Unfortunately, the boys in question were a bunch of geeks.

So when we came in to inspect the situation we took turns peering above the canopy only to drop down to the floor in terror every time the bat decided to flap around the edge of the bed to intimidate us. (In our defense, I don’t think anyone actually screamed.) Realizing that this bat was crafty, we temporarily retreated in order to strategize. We realized that we were not going to be able to catch it easily without stunning it.

In short, we needed weapons.

Quickly we sorted through everything that seemed to meet our needs. One of us had a bat (not another animal, but rather a tool used by sports players), another was armed with NERF gun, I cannot remember what everyone wielded now, but I remember the secure feeling of my sword grip upon an elongated NERF dart. I remember being really irritated about not having my tennis racket on hand. Time after time, we would take turns whacking the bottom of the canopy to send the bat flying out into the room, so that we might swing wildly at it while ducking for cover.

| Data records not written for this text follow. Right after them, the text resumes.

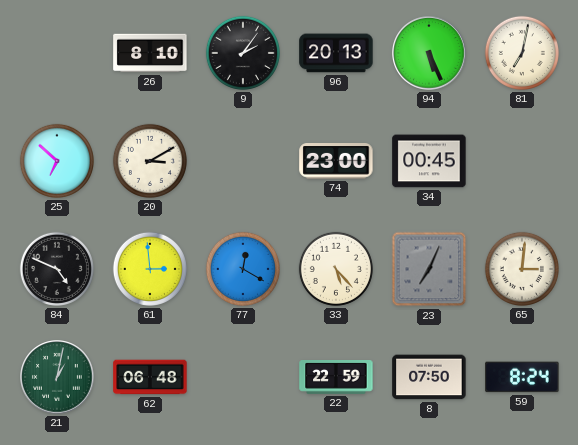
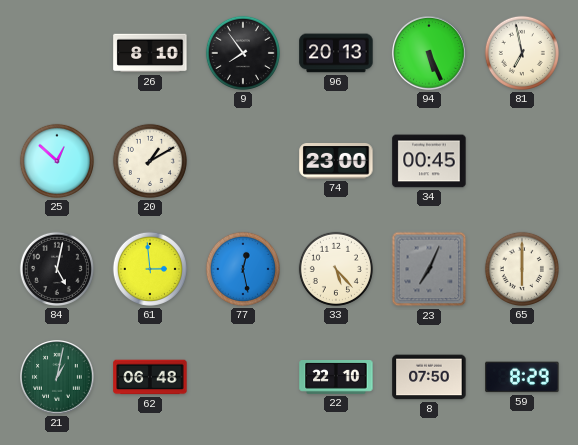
9: 2:06 -> 7:54
81: 7:02 -> 6:58
25: 6:52 -> 12:52
20: 3:10 -> 1:10
84: 4:49 -> 5:02
77: 12:20 -> 12:28
65: 3:01 -> 6:00
22: 22:59 -> 22:10
59: 8:24 -> 8:29
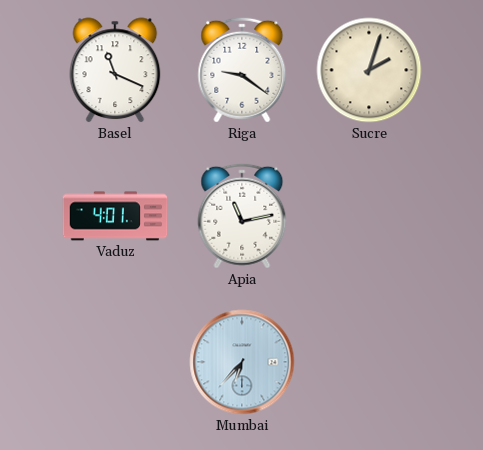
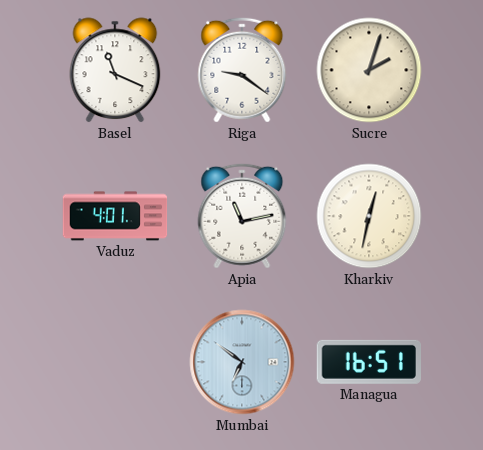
Kharkiv: none -> 12:32
Mumbai: 6:37 -> 6:51
Managua: none -> 16:51
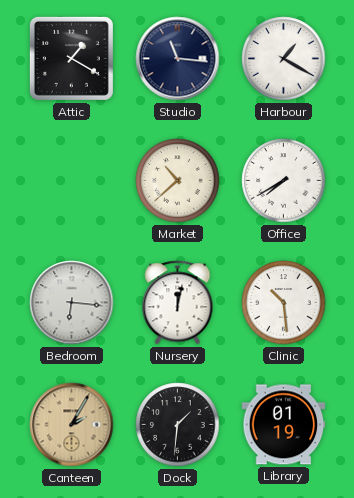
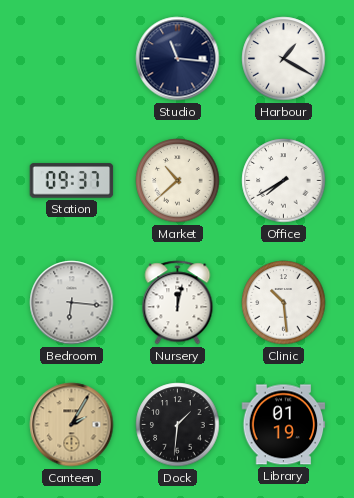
Attic: 1:20 -> none
Station: none -> 09:37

This went on for a half hour before one of us managed to get a solid strike on the flapping rodent, knocking it to the ground. We cheered, but quickly realized we didn’t have any idea what to do with it now that it was down as it was still alive. Someone suggested trying to flush it down the toilet, but we recalled urban legends of bats clinging to the rims of toilets only to return when darkness descended upon the bowl, and rejected it. Eventually, Dan recommended taking it to the local park and letting it go in a wooded area, which appealed to our tender-hearted sensibilities now that the rush of adrenaline was gone.

We wrapped up the bat in a little towel and quickly drove down to the park and walked as far back into the trees as we could as we were afraid we would get in trouble. We set the bat on the ground, and upon inspecting realized to our horror that one of its wings was broken. Damn, this thing was done for, and we distantly considered whether there was any appropriate medical attention we could get for our former opponent. Failing that, we didn’t have the heart to kill it quickly, and instead chose to say goodbye with an apology and leave it with the repect that a fallen warrior deserves. After all, this was a bat that managed to terrify four strapping teenage boys until their adrenaline allowed them to overcome their fear and defeat him via superior weaponry.

Sometimes, I still think about that bat and I feel shitty that we hurt it so badly and as a result indirectly killed it. Which is part of the reason I had so much trouble last night, which will be detailed in Part 2.